Ho avuto occasione di parlare, qualche sera fa, con lui, in uno dei locali fiorentini che tiene le sue porte aperte e le sue luci accese fino a notte inoltrata. Pasquali aveva posato tutto il giorno ed era venuto, così com’è solito, in questo ritrovo per conchiudere in serenità oziosa la sua laboriosissima giornata. Il momento e l’ora (poca gente intorno e un tepore non disprezzabile in queste incipienti brume notturne) mi parvero quanto mai opportuni per interrogare il Pasquali sulla sua passata attività di artista. Così fu che egli, da cortese amico com’è, si mise senz’altro a mia disposizione.

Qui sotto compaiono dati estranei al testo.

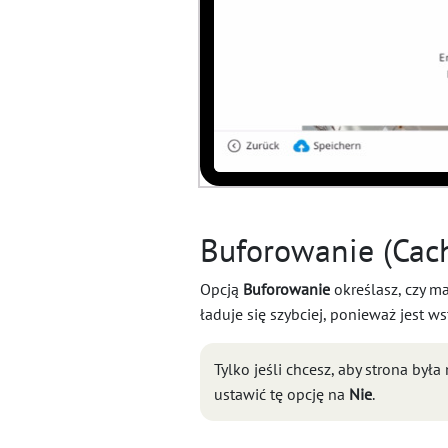
Buforowanie (Cac
Opcją
Buforowanie
określasz, czy m
ładuje się szybciej, ponieważ jest 
Tylko jeśli chcesz, aby strona b
ustawić tę opcję na
Nie
.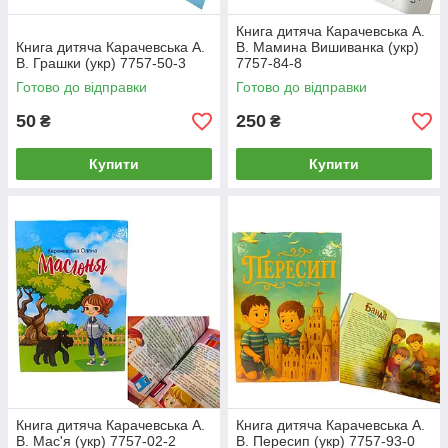
Книга дитяча Карачевська А.
Книга дитяча Карачевська А.
В. Мамина Вишиванка (укр)
В. Грашки (укр) 7757-50-3
7757-84-8
Готово до відправки
Готово до відправки
50
250
₴
₴
Купити
Купити
Книга дитяча Карачевська А.
Книга дитяча Карачевська А.
В. Мас'я (укр) 7757-02-2
В. Пересип (укр) 7757-93-0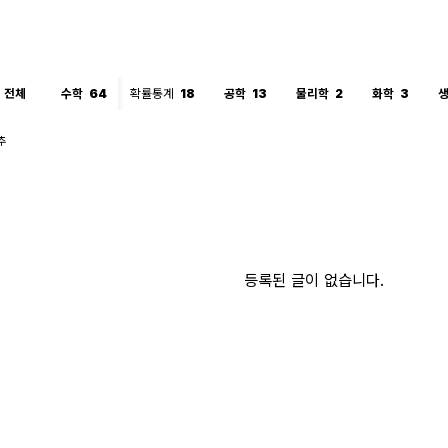
전체
수학
64
확률통계
18
공학
13
물리학
2
화학
3
추
등록된 글이 없습니다.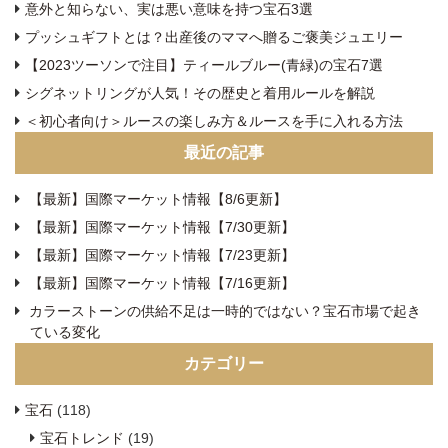
意外と知らない、実は悪い意味を持つ宝石3選
プッシュギフトとは？出産後のママへ贈るご褒美ジュエリー
【2023ツーソンで注目】ティールブルー(青緑)の宝石7選
シグネットリングが人気！その歴史と着用ルールを解説
＜初心者向け＞ルースの楽しみ方＆ルースを手に入れる方法
最近の記事
【最新】国際マーケット情報【8/6更新】
【最新】国際マーケット情報【7/30更新】
【最新】国際マーケット情報【7/23更新】
【最新】国際マーケット情報【7/16更新】
カラーストーンの供給不足は一時的ではない？宝石市場で起き
ている変化
カテゴリー
宝石
(118)
宝石トレンド
(19)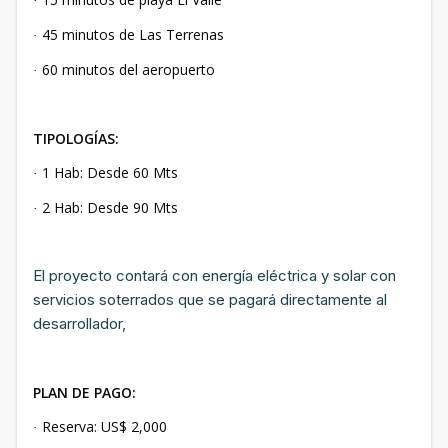
·
45 minutos de Las Terrenas
·
60 minutos del aeropuerto
·
TIPOLOGÍAS:
1 Hab: Desde 60 Mts
·
2 Hab: Desde 90 Mts
·
El proyecto contará con energía eléctrica y solar con
servicios soterrados que se pagará directamente al
desarrollador,
PLAN DE PAGO:
Reserva: US$ 2,000
·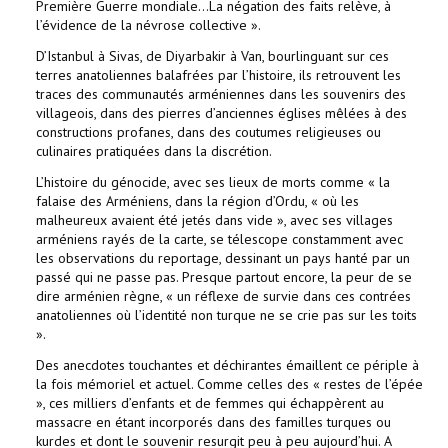
Première Guerre mondiale…La négation des faits relève, à
l’évidence de la névrose collective ».
D’Istanbul à Sivas, de Diyarbakir à Van, bourlinguant sur ces
terres anatoliennes balafrées par l’histoire, ils retrouvent les
traces des communautés arméniennes dans les souvenirs des
villageois, dans des pierres d’anciennes églises mêlées à des
constructions profanes, dans des coutumes religieuses ou
culinaires pratiquées dans la discrétion.
L’histoire du génocide, avec ses lieux de morts comme « la
falaise des Arméniens, dans la région d’Ordu, « où les
malheureux avaient été jetés dans vide », avec ses villages
arméniens rayés de la carte, se télescope constamment avec
les observations du reportage, dessinant un pays hanté par un
passé qui ne passe pas. Presque partout encore, la peur de se
dire arménien règne, « un réflexe de survie dans ces contrées
anatoliennes où l’identité non turque ne se crie pas sur les toits
».
Des anecdotes touchantes et déchirantes émaillent ce périple à
la fois mémoriel et actuel. Comme celles des « restes de l’épée
», ces milliers d’enfants et de femmes qui échappèrent au
massacre en étant incorporés dans des familles turques ou
kurdes et dont le souvenir resurgit peu à peu aujourd’hui. A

— Prima di tutto — disse — tengo a far sapere che sono « figlio d’arte » e che sono nato a Torino. A vent’anni ero già sui palcoscenici e ho recitato nelle migliori Compagnie drammatiche. Sono stato con Garavaglia, De Santis, Talli, Tina Di Lorenzo, Emma Gramatica e Paladini. Mi trovavo, appunto, con la Di Lorenzo quando Re Riccardi mi propose di posare per il cinematografo. Eravamo nel 1914. La Cines doveva inscenare Christus, quel famosissimo film che ha trionfalmente corso l’Europa e il mondo. Attratto dalla novità, accettai. E fui l’interprete principale del lavoro, diretto dal conte Antamoro. Una parentesi cinematografica: e poi, di nuovo, con la Di Lorenzo. Si giunse fino al 1917. Fui chiamo alle armi. Ritornato dal servizio militare abbandonai definitivamente il teatro, e prima alla Medusa del Senatore Di Bugnano, e poi alla Tiber dell’avv. Mecheri, ripresi l’interrotta carriera cinematografica. Alla Medusa, sotto la direzione di Carmine Gallone e a fianco di Diana Karenne, interpretai Redenzione, e alla Tiber — direttore Gennaro Righelli, e con la Karenne — Peccatrice casta e Sleyma.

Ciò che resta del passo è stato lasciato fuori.